Summary: Good Works as a response to a relationship for God

Ministerial transition can be difficult and emotional things. There was an elderly woman who was weeping as she said goodbye to the man who had been pastor of her church for several years.

"My dear lady," consoled the departing pastor, "don’t get so upset. Surely the Search Committee will find a much better pastor to replace me here." Sobbing, the woman said, "That’s what they told us the last time."

For the next four weeks we will be talking about various paradoxes. What is a paradox? In this case we are referring to statements that appear to entail a contradiction, but are true. Next week we will talk about finding freedom in obedience. On Palm Sunday our topic will be a Humble King and on Easter it will be Dying to Live. Today, we are talking about Good Works of Faith.

Why are Good Works of Faith a Paradox?

It goes back to Martin Luther and the protestant reformation. The Catholic Church of Luther’s day place a heavy emphasis on Christians doing acts of penance and works of charity in order to earn their salvation.

Luther, while doing a study of Paul’s letter to the Romans, came to the conclusion that the church had overemphasized good works and paid too little attention to faith.

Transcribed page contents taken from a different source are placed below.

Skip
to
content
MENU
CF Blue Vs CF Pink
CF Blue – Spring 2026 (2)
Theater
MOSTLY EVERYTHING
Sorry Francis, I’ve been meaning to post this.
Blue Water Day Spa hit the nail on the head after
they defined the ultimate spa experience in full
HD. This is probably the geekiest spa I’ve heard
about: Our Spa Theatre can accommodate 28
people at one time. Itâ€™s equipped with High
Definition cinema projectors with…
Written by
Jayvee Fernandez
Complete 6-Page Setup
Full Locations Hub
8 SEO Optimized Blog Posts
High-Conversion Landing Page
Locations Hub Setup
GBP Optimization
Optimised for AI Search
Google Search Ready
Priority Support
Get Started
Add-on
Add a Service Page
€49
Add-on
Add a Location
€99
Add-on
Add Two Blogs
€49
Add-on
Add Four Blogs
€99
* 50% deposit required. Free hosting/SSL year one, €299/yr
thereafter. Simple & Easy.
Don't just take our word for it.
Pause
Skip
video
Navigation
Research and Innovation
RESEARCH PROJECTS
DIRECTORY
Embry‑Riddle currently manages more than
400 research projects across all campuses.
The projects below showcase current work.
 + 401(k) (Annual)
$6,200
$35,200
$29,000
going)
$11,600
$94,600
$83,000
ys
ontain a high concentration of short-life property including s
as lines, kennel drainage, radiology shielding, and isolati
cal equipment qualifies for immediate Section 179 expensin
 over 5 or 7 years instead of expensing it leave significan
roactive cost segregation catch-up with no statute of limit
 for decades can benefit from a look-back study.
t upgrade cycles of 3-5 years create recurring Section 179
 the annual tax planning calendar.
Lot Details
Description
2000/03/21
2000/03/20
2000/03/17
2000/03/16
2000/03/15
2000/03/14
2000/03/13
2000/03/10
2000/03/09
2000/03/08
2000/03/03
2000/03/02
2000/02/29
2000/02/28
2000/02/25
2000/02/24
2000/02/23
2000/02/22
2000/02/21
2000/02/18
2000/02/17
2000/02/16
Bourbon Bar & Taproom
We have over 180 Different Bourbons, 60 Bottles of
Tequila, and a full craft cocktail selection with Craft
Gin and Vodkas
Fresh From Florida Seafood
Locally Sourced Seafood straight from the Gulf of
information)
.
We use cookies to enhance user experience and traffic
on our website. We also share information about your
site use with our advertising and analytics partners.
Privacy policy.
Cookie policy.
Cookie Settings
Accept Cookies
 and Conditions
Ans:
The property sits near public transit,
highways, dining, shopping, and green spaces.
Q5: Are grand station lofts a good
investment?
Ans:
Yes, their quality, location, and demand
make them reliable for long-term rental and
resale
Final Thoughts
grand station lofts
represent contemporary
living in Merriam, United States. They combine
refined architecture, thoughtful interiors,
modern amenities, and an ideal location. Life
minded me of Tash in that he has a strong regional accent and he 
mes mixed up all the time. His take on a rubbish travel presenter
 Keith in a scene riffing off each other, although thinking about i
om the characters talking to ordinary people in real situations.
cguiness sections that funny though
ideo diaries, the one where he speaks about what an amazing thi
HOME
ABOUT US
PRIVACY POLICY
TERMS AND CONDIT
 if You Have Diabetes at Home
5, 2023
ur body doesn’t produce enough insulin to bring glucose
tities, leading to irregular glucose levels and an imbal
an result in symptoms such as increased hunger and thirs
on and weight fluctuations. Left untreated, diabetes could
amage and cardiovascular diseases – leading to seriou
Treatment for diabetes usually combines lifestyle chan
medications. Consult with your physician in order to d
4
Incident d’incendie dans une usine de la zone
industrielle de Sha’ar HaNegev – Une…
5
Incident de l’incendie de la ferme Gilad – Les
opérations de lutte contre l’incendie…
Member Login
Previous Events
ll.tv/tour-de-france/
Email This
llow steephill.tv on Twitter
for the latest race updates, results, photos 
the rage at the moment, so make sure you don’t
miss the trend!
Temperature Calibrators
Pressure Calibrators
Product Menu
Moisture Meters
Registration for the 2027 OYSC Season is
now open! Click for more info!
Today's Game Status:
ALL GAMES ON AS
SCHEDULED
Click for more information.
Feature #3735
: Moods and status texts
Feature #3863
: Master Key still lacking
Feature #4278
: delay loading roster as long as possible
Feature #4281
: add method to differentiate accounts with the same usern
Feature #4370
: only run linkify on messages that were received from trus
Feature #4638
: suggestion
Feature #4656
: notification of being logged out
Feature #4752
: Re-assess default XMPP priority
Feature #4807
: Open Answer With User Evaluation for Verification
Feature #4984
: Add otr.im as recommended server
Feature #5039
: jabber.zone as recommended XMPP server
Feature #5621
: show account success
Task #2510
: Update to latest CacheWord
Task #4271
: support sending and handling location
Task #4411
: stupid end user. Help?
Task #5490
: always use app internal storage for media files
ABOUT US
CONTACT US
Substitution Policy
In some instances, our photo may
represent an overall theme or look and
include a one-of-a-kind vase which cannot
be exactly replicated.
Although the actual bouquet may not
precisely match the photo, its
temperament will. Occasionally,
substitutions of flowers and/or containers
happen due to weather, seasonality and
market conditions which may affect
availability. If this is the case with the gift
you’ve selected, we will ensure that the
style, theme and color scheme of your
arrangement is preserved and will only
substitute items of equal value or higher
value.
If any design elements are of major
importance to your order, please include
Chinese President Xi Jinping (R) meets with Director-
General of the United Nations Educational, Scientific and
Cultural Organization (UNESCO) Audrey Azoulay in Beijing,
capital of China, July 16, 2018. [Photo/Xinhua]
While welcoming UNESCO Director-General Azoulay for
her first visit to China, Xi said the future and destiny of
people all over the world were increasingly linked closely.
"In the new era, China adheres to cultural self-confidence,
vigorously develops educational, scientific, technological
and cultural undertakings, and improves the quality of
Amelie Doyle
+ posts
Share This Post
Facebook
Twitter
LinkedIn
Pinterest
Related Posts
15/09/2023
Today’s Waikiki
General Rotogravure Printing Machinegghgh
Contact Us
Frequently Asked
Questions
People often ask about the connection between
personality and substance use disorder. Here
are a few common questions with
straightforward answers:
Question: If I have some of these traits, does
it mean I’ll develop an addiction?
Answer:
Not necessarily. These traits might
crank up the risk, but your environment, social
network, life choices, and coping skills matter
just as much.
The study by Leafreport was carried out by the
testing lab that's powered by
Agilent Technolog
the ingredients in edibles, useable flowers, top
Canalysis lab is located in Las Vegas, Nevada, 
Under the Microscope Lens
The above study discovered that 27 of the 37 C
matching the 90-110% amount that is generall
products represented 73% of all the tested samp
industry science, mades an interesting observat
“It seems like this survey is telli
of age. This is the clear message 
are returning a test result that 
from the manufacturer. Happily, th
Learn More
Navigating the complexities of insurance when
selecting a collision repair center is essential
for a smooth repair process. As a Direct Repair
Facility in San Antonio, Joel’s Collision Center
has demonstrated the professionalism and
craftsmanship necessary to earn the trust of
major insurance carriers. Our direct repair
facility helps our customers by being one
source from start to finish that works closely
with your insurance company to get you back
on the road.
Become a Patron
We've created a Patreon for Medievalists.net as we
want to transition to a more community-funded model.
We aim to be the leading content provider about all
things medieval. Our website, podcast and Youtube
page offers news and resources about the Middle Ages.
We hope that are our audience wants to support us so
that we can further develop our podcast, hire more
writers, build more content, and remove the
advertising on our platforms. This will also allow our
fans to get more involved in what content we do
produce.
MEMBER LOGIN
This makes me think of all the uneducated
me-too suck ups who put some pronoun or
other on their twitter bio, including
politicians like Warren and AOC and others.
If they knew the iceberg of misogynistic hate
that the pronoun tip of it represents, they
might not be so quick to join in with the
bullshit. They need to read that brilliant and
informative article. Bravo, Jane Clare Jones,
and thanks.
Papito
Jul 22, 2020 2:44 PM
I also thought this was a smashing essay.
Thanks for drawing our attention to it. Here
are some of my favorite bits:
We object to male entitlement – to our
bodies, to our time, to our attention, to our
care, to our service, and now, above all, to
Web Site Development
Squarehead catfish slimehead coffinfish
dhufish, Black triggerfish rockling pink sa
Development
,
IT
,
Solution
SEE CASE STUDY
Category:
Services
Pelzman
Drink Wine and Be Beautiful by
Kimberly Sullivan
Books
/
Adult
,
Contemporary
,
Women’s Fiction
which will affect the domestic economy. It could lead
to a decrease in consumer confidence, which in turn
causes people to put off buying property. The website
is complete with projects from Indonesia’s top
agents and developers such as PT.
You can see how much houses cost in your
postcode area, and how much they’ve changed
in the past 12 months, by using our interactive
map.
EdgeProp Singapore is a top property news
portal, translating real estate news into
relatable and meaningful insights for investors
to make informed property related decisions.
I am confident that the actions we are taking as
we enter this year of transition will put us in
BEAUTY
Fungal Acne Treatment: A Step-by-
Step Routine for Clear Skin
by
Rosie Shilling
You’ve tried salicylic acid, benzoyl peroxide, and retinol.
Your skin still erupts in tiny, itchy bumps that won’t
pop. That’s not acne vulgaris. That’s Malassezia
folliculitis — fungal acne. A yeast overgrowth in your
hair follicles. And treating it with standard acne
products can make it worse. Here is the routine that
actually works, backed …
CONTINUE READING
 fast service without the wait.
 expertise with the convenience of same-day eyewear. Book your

One of Luther’s most moving explanations of this idea is found in his to Preface to Romans which appeared in Luther’s German Bible of 1522. In addition to the influence that this has had on the Lutheran church, it had a profound influence on the founding of the Methodist church a little more than 200 years later. That is because John Wesley credits his own religious awakening to his reading of Luther’s preface. Here is just a portion of what it says.

Faith is not what some people think it is. Their human dream is a delusion. Because they observe that faith is not followed by good works or a better life, they fall into error, even though they speak and hear much about faith. ``Faith is not enough,’’ they say, ``You must do good works, you must be pious to be saved.’’ They think that, when you hear the gospel, you start working, creating by your own strength a thankful heart which says, ``I believe.’’ That is what they think true faith is. But, because this is a human idea, a dream, the heart never learns anything from it, so it does nothing and reform doesn’t come from this `faith,’ either.

Instead, faith is God’s work in us, that changes us and gives new birth from God. (John 1:13). It kills the Old Adam and makes us completely different people. It changes our hearts, our spirits, our thoughts and all our powers. It brings the Holy Spirit with it. Yes, it is a living, creative, active and powerful thing, this faith. Faith cannot help doing good works constantly. It doesn’t stop to ask if good works ought to be done, but before anyone asks, it already has done them and continues to do them without ceasing. Anyone who does not do good works in this manner is an unbeliever. He stumbles around and looks for faith and good works, even though he does not know what faith or good works are. Yet he gossips and chatters about faith and good works with many words.

Faith is a living, bold trust in God’s grace, so certain of God’s favor that it would risk death a thousand times trusting in it. ["An Introduction to St. Paul’s Letter to the Romans," Luther’s German Bible of 1522, translated by Robert E. Smith from Dr. Martin Luther’s Vermischte Deutsche Schriften, Johann K. Irmischer, ed. (Erlangen: Heyder and Zimmer, 1854), 63:124-125].

So what does this passage from Paul’s letter to the Church at Ephesus have to say about faith and works?

I am sure that you have seen those “before and after” TV commercials. You know the type that I mean. They show you an overweight lady in a bikini (I don’t know why these ladies are in bikinis in the first place, but that is a different question). They show you an overweight lady in a bikini, they show you that same lady 47 pounds lighter and actually looking good in a bikini, and then they tell you about some miracle weight loss pill. Weight loss supplements seem to be the biggest users of this technique, but you see it other places. You see it in ads for gym equipment. You see it in ads for baldness remedies and hair styling systems.

You may be surprised to learn that Paul the Apostle invented this advertising technique. We just read it. In this passage he talks about what it was like before experiencing Jesus, after experiencing Christ, and what life as a Christian should mean.